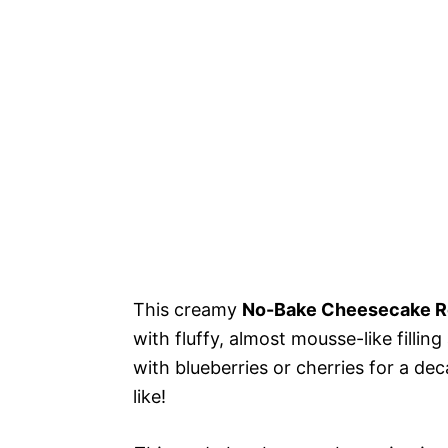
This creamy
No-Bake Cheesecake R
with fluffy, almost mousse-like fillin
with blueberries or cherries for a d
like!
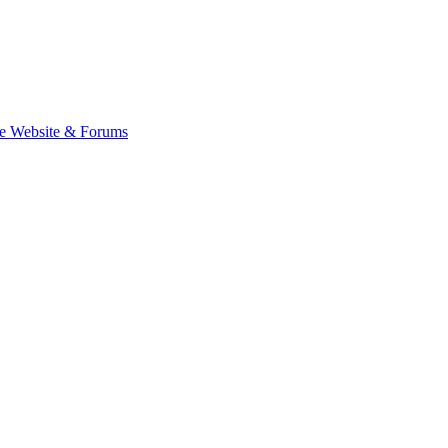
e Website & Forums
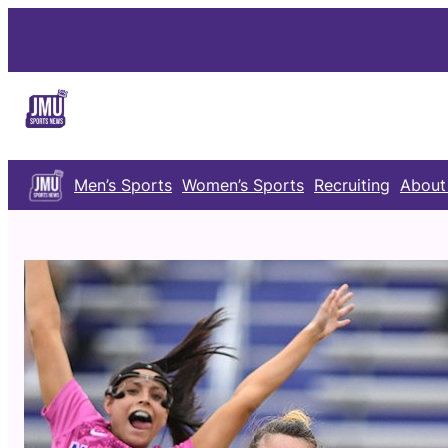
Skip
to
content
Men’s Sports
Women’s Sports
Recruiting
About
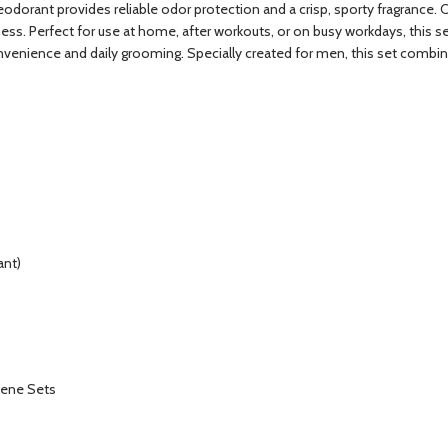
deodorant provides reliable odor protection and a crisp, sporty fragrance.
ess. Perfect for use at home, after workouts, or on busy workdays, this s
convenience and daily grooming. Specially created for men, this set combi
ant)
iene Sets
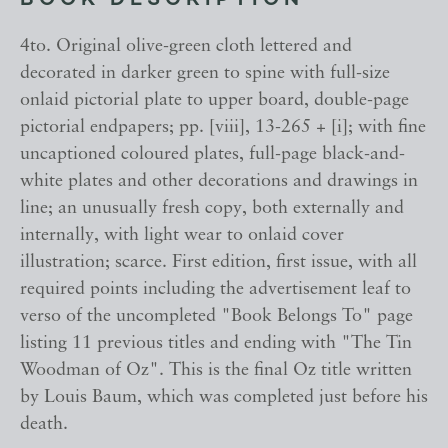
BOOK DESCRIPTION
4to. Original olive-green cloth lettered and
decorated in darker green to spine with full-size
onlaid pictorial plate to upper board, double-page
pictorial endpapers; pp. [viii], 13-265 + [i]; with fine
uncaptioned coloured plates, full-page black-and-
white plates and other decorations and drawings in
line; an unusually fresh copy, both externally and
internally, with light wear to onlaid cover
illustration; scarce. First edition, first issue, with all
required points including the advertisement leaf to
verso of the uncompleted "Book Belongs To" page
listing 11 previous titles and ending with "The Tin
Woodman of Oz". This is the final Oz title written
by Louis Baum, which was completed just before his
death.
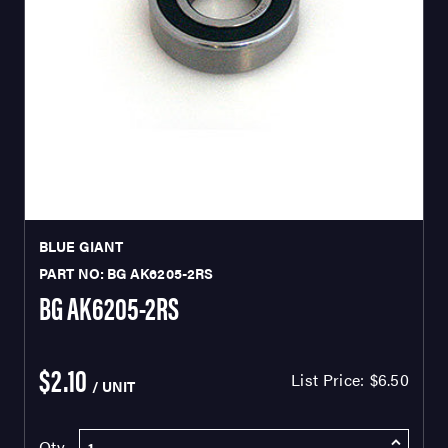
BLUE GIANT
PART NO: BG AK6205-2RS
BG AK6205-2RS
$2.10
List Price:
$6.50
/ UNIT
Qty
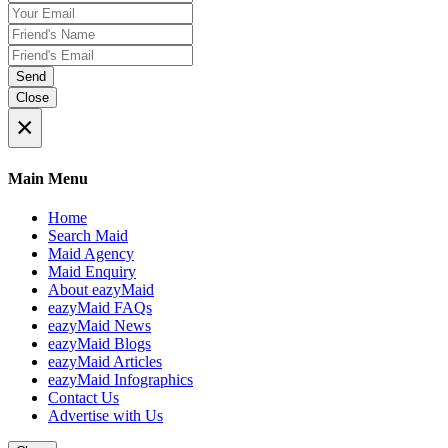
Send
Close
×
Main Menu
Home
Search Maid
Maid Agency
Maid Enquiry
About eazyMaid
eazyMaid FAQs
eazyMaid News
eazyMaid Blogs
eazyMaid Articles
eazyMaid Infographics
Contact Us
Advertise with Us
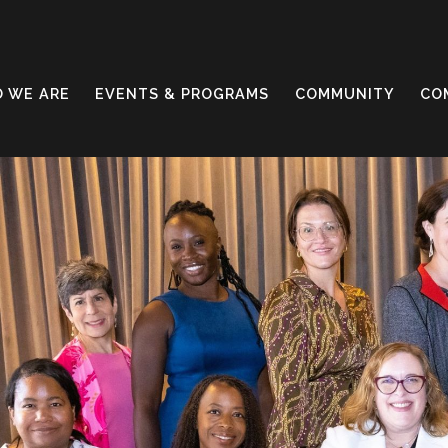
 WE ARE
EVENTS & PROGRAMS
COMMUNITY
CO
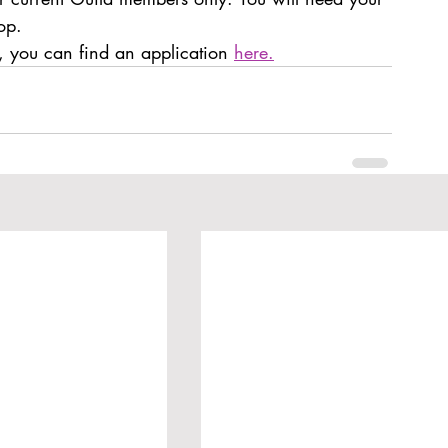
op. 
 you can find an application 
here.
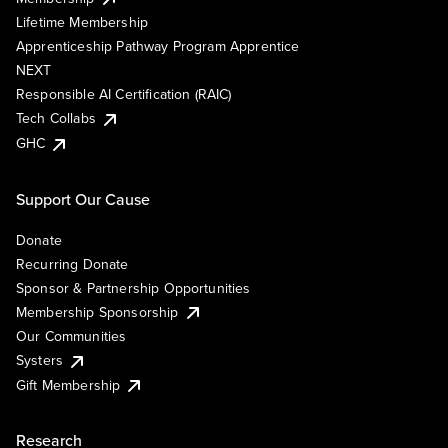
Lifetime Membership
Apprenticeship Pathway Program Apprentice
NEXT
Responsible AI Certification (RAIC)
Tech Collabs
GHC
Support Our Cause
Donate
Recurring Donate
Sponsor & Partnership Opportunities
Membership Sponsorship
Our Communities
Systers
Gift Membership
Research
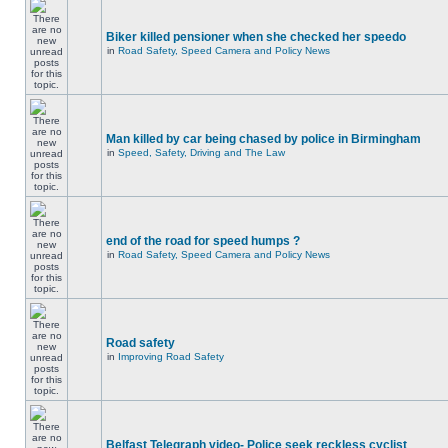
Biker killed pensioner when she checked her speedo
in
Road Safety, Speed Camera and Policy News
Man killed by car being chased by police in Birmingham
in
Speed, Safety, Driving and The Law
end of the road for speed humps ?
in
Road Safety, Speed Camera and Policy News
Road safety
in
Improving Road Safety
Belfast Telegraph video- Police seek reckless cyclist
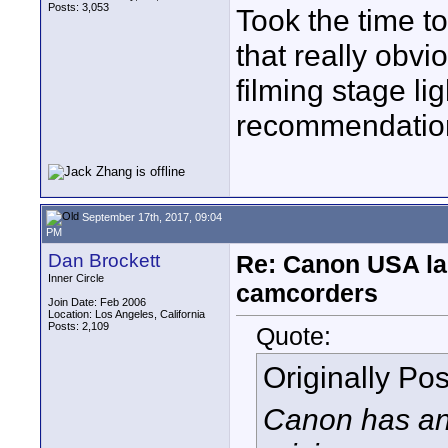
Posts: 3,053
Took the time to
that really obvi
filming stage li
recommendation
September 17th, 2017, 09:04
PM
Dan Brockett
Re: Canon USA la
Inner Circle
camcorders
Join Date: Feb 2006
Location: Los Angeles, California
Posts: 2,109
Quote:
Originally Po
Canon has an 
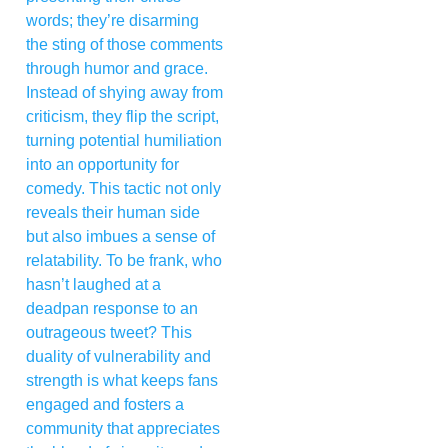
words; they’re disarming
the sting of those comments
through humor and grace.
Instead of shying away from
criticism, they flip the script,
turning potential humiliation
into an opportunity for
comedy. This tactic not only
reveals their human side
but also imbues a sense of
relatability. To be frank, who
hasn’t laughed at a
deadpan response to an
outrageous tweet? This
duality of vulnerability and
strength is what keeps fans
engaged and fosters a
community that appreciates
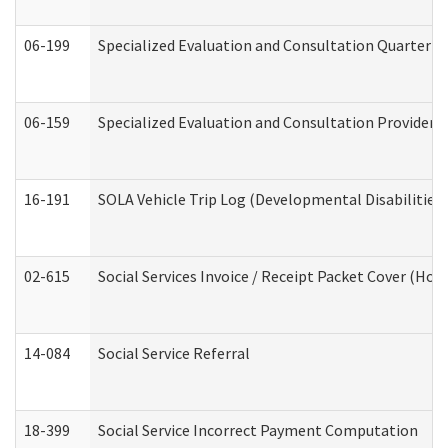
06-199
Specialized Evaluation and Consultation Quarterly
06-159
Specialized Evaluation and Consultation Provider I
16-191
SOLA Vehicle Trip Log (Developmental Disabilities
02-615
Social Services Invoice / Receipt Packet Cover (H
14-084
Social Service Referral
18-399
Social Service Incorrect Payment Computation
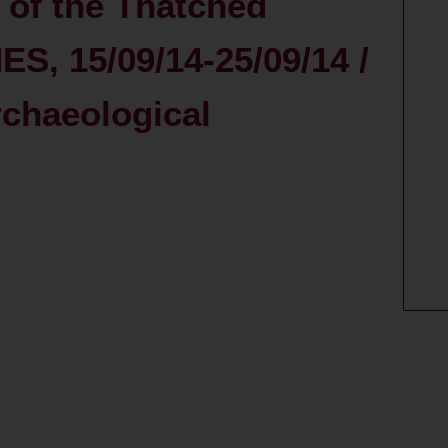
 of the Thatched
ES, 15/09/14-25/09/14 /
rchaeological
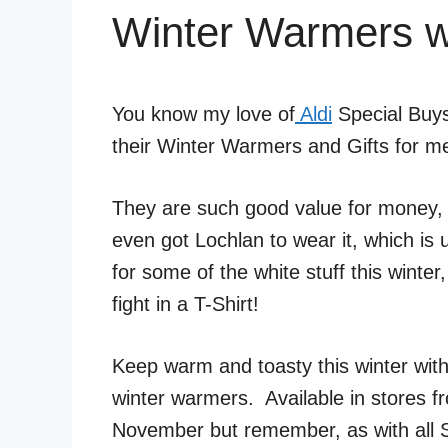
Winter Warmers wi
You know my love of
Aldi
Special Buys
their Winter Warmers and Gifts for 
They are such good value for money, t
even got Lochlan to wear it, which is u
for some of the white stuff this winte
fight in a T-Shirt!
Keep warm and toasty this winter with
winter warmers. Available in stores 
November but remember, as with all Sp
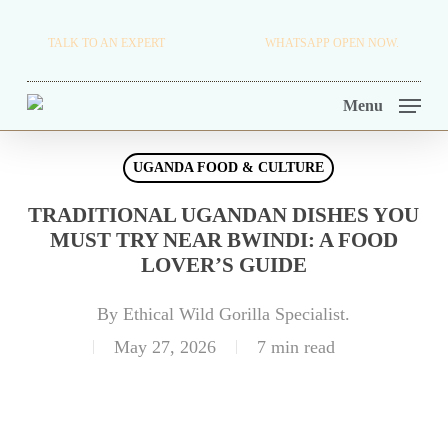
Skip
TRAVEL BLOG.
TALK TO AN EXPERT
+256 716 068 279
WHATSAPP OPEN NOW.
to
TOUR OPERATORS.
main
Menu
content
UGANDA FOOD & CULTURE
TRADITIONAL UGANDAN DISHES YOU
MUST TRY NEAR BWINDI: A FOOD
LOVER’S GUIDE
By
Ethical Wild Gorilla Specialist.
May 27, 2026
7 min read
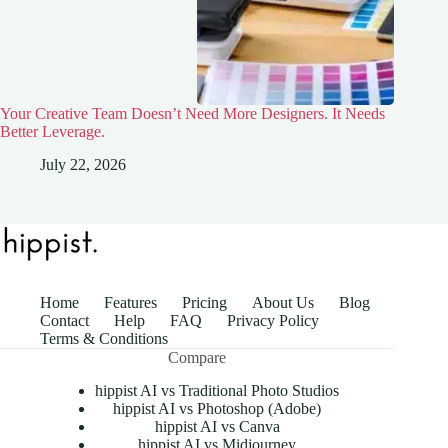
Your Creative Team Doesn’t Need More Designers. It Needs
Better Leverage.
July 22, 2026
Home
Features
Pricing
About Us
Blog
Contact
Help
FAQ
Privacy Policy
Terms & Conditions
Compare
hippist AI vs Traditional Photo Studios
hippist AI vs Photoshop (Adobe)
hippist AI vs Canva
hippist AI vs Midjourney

[Task brief]
Lines from the one that holds "deadpan response to an" through the final line of the material are to be duplicated exactly; no pictures belong in the copy.

[Solution to this problem]
deadpan response to an
outrageous tweet? This
duality of vulnerability and
strength is what keeps fans
engaged and fosters a
community that appreciates
06-199
Specialized Evaluation and Consultation Quarterly
06-159
Specialized Evaluation and Consultation Provider I
16-191
SOLA Vehicle Trip Log (Developmental Disabilities
02-615
Social Services Invoice / Receipt Packet Cover (H
14-084
Social Service Referral
18-399
Social Service Incorrect Payment Computation
 of the Thatched
ES, 15/09/14-25/09/14 /
rchaeological
Winter Warmers wi
You know my love of
Aldi
Special Buys
their Winter Warmers and Gifts for 
They are such good value for money, t
even got Lochlan to wear it, which is u
for some of the white stuff this winte
fight in a T-Shirt!
Keep warm and toasty this winter with
winter warmers. Available in stores 
November but remember, as with all Sp
Skip
TRAVEL BLOG.
TALK TO AN EXPERT
+256 716 068 279
WHATSAPP OPEN NOW.
to
TOUR OPERATORS.
main
Menu
content
UGANDA FOOD & CULTURE
TRADITIONAL UGANDAN DISHES YOU
MUST TRY NEAR BWINDI: A FOOD
LOVER’S GUIDE
By
Ethical Wild Gorilla Specialist.
May 27, 2026
7 min read
Your Creative Team Doesn’t Need More Designers. It Needs
Better Leverage.
July 22, 2026
Home
Features
Pricing
About Us
Blog
Contact
Help
FAQ
Privacy Policy
Terms & Conditions
Compare
hippist AI vs Traditional Photo Studios
hippist AI vs Photoshop (Adobe)
hippist AI vs Canva
hippist AI vs Midjourney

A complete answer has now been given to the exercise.